--- Task objective ---
This task calls for copying every line in the data below that contains the word "each".

(Document layout detection data)
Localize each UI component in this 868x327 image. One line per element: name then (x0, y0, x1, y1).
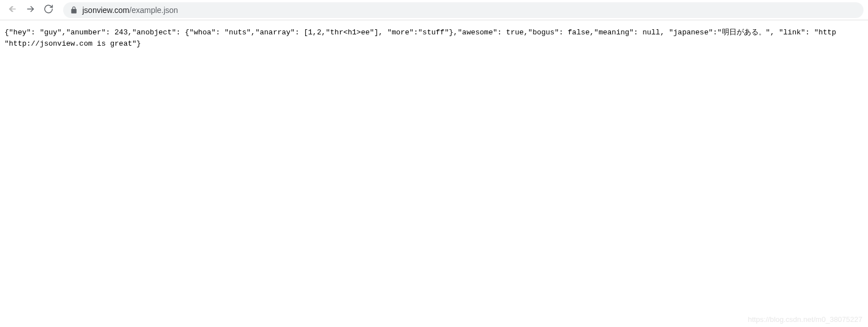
lock-icon (70, 6, 78, 14)
url-domain: jsonview.com (82, 6, 129, 15)
arrow-right-icon (25, 4, 36, 16)
url-path: /example.json (129, 6, 178, 15)
browser-toolbar: jsonview.com/example.json (0, 0, 868, 20)
reload-button[interactable] (41, 2, 56, 18)
page-content: {"hey": "guy","anumber": 243,"anobject":… (0, 20, 868, 56)
watermark: https://blog.csdn.net/m0_38075227 (748, 315, 862, 324)
back-button[interactable] (5, 2, 20, 18)
address-bar[interactable]: jsonview.com/example.json (63, 2, 863, 18)
reload-icon (43, 4, 54, 16)
url-text: jsonview.com/example.json (82, 6, 178, 15)
json-line-1: {"hey": "guy","anumber": 243,"anobject":… (5, 28, 836, 37)
arrow-left-icon (7, 4, 17, 16)
json-line-2: "http://jsonview.com is great"} (5, 39, 141, 48)
forward-button[interactable] (23, 2, 38, 18)
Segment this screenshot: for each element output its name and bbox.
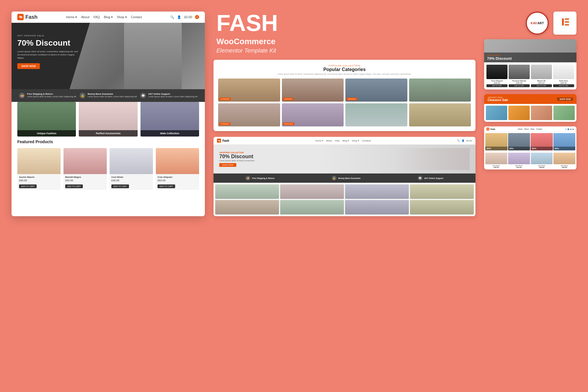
pop-cat-item-3[interactable]: HB BAGS bbox=[345, 79, 407, 102]
ts-nav-shop[interactable]: Shop bbox=[530, 128, 534, 130]
pop-cat-item-6[interactable]: WATCHES bbox=[282, 103, 344, 126]
nav-blog[interactable]: Blog ▾ bbox=[104, 15, 113, 19]
ss2-nav-blog[interactable]: Blog ▾ bbox=[342, 139, 349, 142]
moneyback-text: Lorem ipsum dolor sit amet, conse ctetur… bbox=[88, 95, 137, 98]
add-to-cart-4[interactable]: ADD TO CART bbox=[158, 184, 175, 188]
product-card-3: Com Modo £40.00 ADD TO CART bbox=[110, 148, 153, 190]
product-name-4: Cras Aliquam bbox=[158, 176, 197, 178]
rs-product-1: Ferm Aliquam £65.00 ADD TO CART bbox=[486, 65, 508, 87]
pop-cat-item-1[interactable]: EYEWEAR bbox=[218, 79, 280, 102]
product-price-4: £53.00 bbox=[158, 179, 197, 182]
pop-cat-item-7[interactable] bbox=[345, 103, 407, 126]
clearance-item-1[interactable] bbox=[486, 106, 507, 120]
ss2-shop-now-button[interactable]: SHOP NOW bbox=[219, 163, 236, 167]
ss2-shipping-text: Free Shipping & Return bbox=[252, 177, 274, 179]
nav-contact[interactable]: Contact bbox=[131, 15, 142, 19]
ss2-feat-moneyback: 🔒 Money Back Guarantee bbox=[332, 176, 360, 180]
nav-faq[interactable]: FAQ bbox=[93, 15, 100, 19]
ts-hero-item-3[interactable]: 50% bbox=[531, 133, 553, 150]
ts-nav-home[interactable]: Home bbox=[518, 128, 523, 130]
ss2-search-icon[interactable]: 🔍 bbox=[457, 139, 460, 142]
collection-item-fashion[interactable]: Unique Fashion bbox=[17, 102, 76, 137]
product-card-4: Cras Aliquam £53.00 ADD TO CART bbox=[156, 148, 199, 190]
ts-nav-contact[interactable]: Contact bbox=[536, 128, 542, 130]
feature-moneyback: 🔒 Money Back Guarantee Lorem ipsum dolor… bbox=[80, 93, 137, 98]
pop-cat-badge-6: WATCHES bbox=[283, 122, 294, 125]
user-icon[interactable]: 👤 bbox=[177, 15, 181, 19]
left-panel: 🛍 Fash Home ▾ About FAQ Blog ▾ Shop ▾ Co… bbox=[12, 12, 205, 216]
ss2-cat-5[interactable] bbox=[215, 200, 279, 214]
ts-prod-2: Item Name £42.00 bbox=[508, 153, 530, 168]
rs-add-to-cart-1[interactable]: ADD TO CART bbox=[486, 84, 508, 87]
ts-hero-item-2[interactable]: 35% bbox=[508, 133, 530, 150]
rs-products: Ferm Aliquam £65.00 ADD TO CART Premium … bbox=[484, 62, 576, 89]
shop-now-button[interactable]: SHOP NOW bbox=[17, 63, 40, 69]
product-card-2: Blandit Magna £50.00 ADD TO CART bbox=[63, 148, 107, 190]
site-logo: 🛍 Fash bbox=[17, 14, 38, 20]
clearance-item-4[interactable] bbox=[553, 106, 575, 120]
logo-icon: 🛍 bbox=[17, 14, 24, 20]
ss2-cat-1[interactable] bbox=[215, 184, 279, 199]
pop-cat-item-4[interactable] bbox=[409, 79, 471, 102]
nav-shop[interactable]: Shop ▾ bbox=[117, 15, 127, 19]
ts-header: 🛍 Fash Home About Shop Contact 🔍 👤 £0.00 bbox=[484, 126, 576, 132]
brand-title: FASH bbox=[216, 12, 473, 35]
ss2-nav-shop[interactable]: Shop ▾ bbox=[352, 139, 359, 142]
collection-item-male[interactable]: Male Collection bbox=[141, 102, 199, 137]
feature-support: 💬 24/7 Online Support Lorem ipsum dolor … bbox=[140, 93, 197, 98]
pop-cat-item-8[interactable] bbox=[409, 103, 471, 126]
site-header: 🛍 Fash Home ▾ About FAQ Blog ▾ Shop ▾ Co… bbox=[12, 12, 205, 23]
rs-add-to-cart-3[interactable]: ADD TO CART bbox=[531, 84, 552, 87]
add-to-cart-2[interactable]: ADD TO CART bbox=[65, 184, 83, 188]
ts-logo-icon: 🛍 bbox=[486, 128, 489, 130]
ss2-nav-contact[interactable]: Contacts bbox=[362, 139, 371, 142]
clearance-shop-now[interactable]: SHOP NOW bbox=[557, 98, 573, 101]
hero-content: HOT FASHION SALE 70% Discount Lorem ipsu… bbox=[17, 34, 81, 69]
ts-hero-overlay-1: 20% bbox=[485, 147, 508, 150]
ts-hero-pct-4: 50% bbox=[555, 147, 574, 150]
rs-product-img-1 bbox=[486, 65, 508, 79]
ss2-nav-faq[interactable]: FAQ bbox=[335, 139, 340, 142]
ss2-cat-7[interactable] bbox=[345, 200, 409, 214]
ss2-cat-6[interactable] bbox=[280, 200, 344, 214]
ss2-logo: 🛍 Fash bbox=[217, 139, 229, 143]
add-to-cart-3[interactable]: ADD TO CART bbox=[111, 184, 129, 188]
add-to-cart-1[interactable]: ADD TO CART bbox=[19, 184, 37, 188]
ts-hero-item-4[interactable]: 50% bbox=[553, 133, 576, 150]
ss2-cat-8[interactable] bbox=[410, 200, 474, 214]
pop-cat-item-5[interactable]: TRAINING bbox=[218, 103, 280, 126]
search-icon[interactable]: 🔍 bbox=[170, 15, 174, 19]
rs-add-to-cart-4[interactable]: ADD TO CART bbox=[553, 84, 574, 87]
rs-product-4: Dolor Eros £65.00 ADD TO CART bbox=[553, 65, 574, 87]
popular-categories-card: POPULAR COLLECTION Popular Categories Lo… bbox=[214, 60, 475, 131]
ss2-cart-amount[interactable]: £0.00 bbox=[466, 139, 472, 142]
product-card-1: Auctor Mauris £65.00 ADD TO CART bbox=[17, 148, 61, 190]
elementor-badge bbox=[553, 12, 576, 35]
pop-cat-item-2[interactable]: FASHION bbox=[282, 79, 344, 102]
cart-badge: 0 bbox=[195, 15, 199, 19]
shipping-icon: 🚚 bbox=[19, 93, 25, 98]
nav-about[interactable]: About bbox=[81, 15, 89, 19]
product-name-2: Blandit Magna bbox=[65, 176, 105, 178]
rs-add-to-cart-2[interactable]: ADD TO CART bbox=[509, 84, 530, 87]
ts-nav-about[interactable]: About bbox=[524, 128, 529, 130]
nav-home[interactable]: Home ▾ bbox=[66, 15, 77, 19]
ss2-nav-home[interactable]: Home ▾ bbox=[315, 139, 323, 142]
ss2-cat-3[interactable] bbox=[345, 184, 409, 199]
ss2-cat-4[interactable] bbox=[410, 184, 474, 199]
clearance-banner: JANUARY SALE Clearance Sale SHOP NOW bbox=[484, 94, 576, 104]
ss2-features: 🚚 Free Shipping & Return 🔒 Money Back Gu… bbox=[214, 173, 475, 183]
clearance-item-2[interactable] bbox=[508, 106, 530, 120]
product-image-3 bbox=[110, 148, 153, 174]
ts-hero-item-1[interactable]: 20% bbox=[485, 133, 508, 150]
rs-product-price-4: £65.00 bbox=[553, 82, 574, 84]
ss2-hero-subtitle: Lorem ipsum dolor sit amet consectetur bbox=[219, 160, 395, 162]
ss2-cat-2[interactable] bbox=[280, 184, 344, 199]
center-panel: FASH WooCommerce Elementor Template Kit … bbox=[214, 12, 475, 216]
ss2-nav-about[interactable]: About bbox=[326, 139, 332, 142]
rs-product-price-1: £65.00 bbox=[486, 82, 508, 84]
collection-item-accessories[interactable]: Perfect Accessories bbox=[79, 102, 137, 137]
ss2-user-icon[interactable]: 👤 bbox=[462, 139, 465, 142]
cart-amount[interactable]: £0.00 bbox=[184, 15, 192, 19]
clearance-item-3[interactable] bbox=[531, 106, 552, 120]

--- Answer for the task ---
Localize each UI component in this 868x327 image. One line per element: name then (x0, y0, x1, y1).
Segment this screenshot: for each element output its name and bbox.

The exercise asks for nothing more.